Not many Mau Mau veterans thought of pursuing land they lost during Kenya’s state of emergency when the colonial government forcibly confiscated their properties.
However, as Kenyans celebrates 52 years since attaining independence, today the family of a one-time confidant of the late President Mzee Jomo Kenyatta has decided to revive an old case in which their grandfather, the late Kirori Motoku lost a 43-acre piece of land at Ruring’u in Nyeri.
It was in 1955 when the British effected the Native Land Rights Confiscation Order, an emergency regulation.
The order required Mau Mau fighters in the forest, and who were perceived as fighting against forces of law and order, to surrender. Those who did not surrender had their land confiscated. The land would then be given to loyalists or held by the government during the land consolidation.
The late Motoku’s family says the freedom fighter was not being sought at the time — he was in detention when the order was affected.
He lost several other parcels of land. However, his family is interested in the land in Ruring’u. The property was given to the defunct Nyeri County Council.
The rest of the land in Mathira, Othaya and Mukurwe-ini sub-counties, the family says, was taken as there was no relative around to identify it during the land consolidation.
After acquiring the land, Nyeri County Council subdivided it into plots which they leased to individuals who have since developed them. A portion of the land houses the Nyeri County Assembly.
“Kirori Motoku’s lands should not have been confiscated because he was in detention and the fact is known,” Mr Daniel Motoku and Mr Francis Kamau, sons of the former freedom fighter, say in a sworn affidavit.

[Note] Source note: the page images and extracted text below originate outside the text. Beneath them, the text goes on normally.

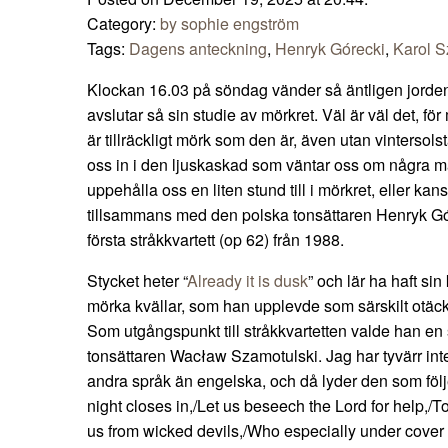
Category:
by sophie engström
Tags:
Dagens anteckning
,
Henryk Górecki
,
Karol 
Klockan 16.03 på söndag vänder så äntligen jorden
avslutar så sin studie av mörkret. Väl är väl det, fö
är tillräckligt mörk som den är, även utan vintersol
oss in i den ljuskaskad som väntar oss om några m
uppehålla oss en liten stund till i mörkret, eller k
tillsammans med den polska tonsättaren Henryk G
första stråkkvartett (op 62) från 1988.
Stycket heter “
Already it is dusk
” och lär ha haft si
mörka kvällar, som han upplevde som särskilt otäc
Som utgångspunkt till stråkkvartetten valde han en s
tonsättaren Wacław Szamotulski. Jag har tyvärr inte 
andra språk än engelska, och då lyder den som följe:
night closes in,/Let us beseech the Lord for help,/T
us from wicked devils,/Who especially under cover o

The affidavit is authorising their two children Hilary Kirori and Paul Karanja to pursue the matter on behalf of the family.
A previous attempt to follow the case in court did not bear fruits.

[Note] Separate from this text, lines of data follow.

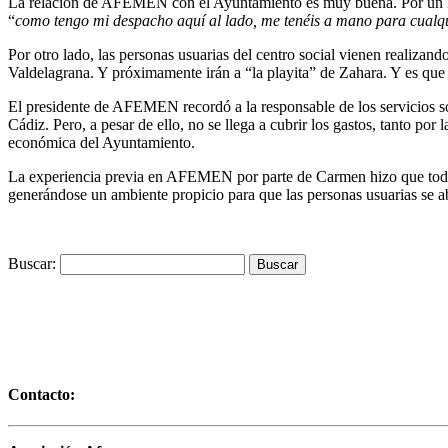
La relación de AFEMEN con el Ayuntamiento es muy buena. Por un lado
“
como tengo mi despacho aquí al lado, me tenéis a mano para cualq
Por otro lado, las personas usuarias del centro social vienen realiza
Valdelagrana. Y próximamente irán a “la playita” de Zahara. Y es que
El presidente de AFEMEN recordó a la responsable de los servicios soc
Cádiz. Pero, a pesar de ello, no se llega a cubrir los gastos, tanto po
económica del Ayuntamiento.
La experiencia previa en AFEMEN por parte de Carmen hizo que todo r
generándose un ambiente propicio para que las personas usuarias se a
Buscar:
Contacto:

“We first approached the office of Nyeri Governor and they referred us to the Devolution Ministry,” Mr Karanja, who visited Nation Centre, said.
A letter from the Ministry has advised the family to seek help from Lands ministry.

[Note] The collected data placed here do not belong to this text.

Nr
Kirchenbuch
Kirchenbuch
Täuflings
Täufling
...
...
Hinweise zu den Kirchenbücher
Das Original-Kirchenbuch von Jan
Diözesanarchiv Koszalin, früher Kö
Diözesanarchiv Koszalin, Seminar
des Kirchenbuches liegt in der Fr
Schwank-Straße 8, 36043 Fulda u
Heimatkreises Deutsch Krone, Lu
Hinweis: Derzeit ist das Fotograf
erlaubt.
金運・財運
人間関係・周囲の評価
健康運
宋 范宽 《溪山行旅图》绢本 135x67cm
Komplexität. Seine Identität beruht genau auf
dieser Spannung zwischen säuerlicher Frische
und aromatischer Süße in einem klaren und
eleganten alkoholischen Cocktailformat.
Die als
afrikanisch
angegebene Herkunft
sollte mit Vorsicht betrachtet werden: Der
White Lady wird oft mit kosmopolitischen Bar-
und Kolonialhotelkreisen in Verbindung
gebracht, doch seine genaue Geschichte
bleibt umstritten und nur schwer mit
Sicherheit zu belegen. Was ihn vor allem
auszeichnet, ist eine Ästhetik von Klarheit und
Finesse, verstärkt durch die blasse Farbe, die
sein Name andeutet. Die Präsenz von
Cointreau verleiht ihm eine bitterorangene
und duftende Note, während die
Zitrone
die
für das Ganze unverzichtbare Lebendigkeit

Mr Karanja said they are awaiting communication from the ministry before they decide the next course of action.
“We may end up filing the case in court afresh,” he said.
They want the government compensate the family or give it an alternative land.
Motoku died in the early 1990’s. He co-founded Kenya African Union (KAU) with Mzee Jomo Kenyatta in 1947. The party was later transformed to Kanu, the country’s independence party, which was formed at the late Motoku’s resident in Ruringu.
A declassified intelligence briefing on Mr Motoku dated June 26, 1957 at Manyani detention camp says in part: “Following a large meeting of KAU adherents at the showground, Nyeri, in September, 1947, a meeting was held in Kirori’s (Mr Motoku) house at which, amongst others, the following persons were present: Jomo Kenyatta (KAU president), Jesse Kariuki (Vice President) and Anderson Wamuthenya (Chairman, Nyeri Branch).”
The briefing says an oath was administered by Kenyatta and Kariuki, which took the form of the traditional Mau Mau oath.